▶ **Task to complete**
Note each line in the data holding the string "bestand" and report it.

▶ **Extracted information**
· · · · · · ·

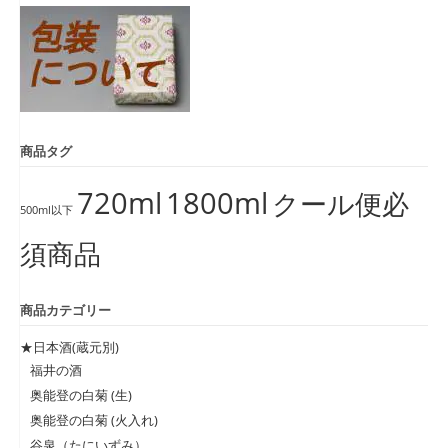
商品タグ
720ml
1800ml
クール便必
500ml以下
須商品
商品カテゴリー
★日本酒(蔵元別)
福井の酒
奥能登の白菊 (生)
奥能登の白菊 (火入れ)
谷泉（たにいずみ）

· · · · · · ·

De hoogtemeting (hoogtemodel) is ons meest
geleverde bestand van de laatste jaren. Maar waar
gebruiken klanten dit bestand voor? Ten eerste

· · · · · · ·

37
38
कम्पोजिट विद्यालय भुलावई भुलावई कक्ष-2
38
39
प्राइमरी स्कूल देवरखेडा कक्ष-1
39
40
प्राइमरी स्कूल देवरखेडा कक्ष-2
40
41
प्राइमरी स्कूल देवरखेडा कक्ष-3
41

· · · · · · ·

▶ **Exercise output**
geleverde bestand van de laatste jaren. Maar waar
gebruiken klanten dit bestand voor? Ten eerste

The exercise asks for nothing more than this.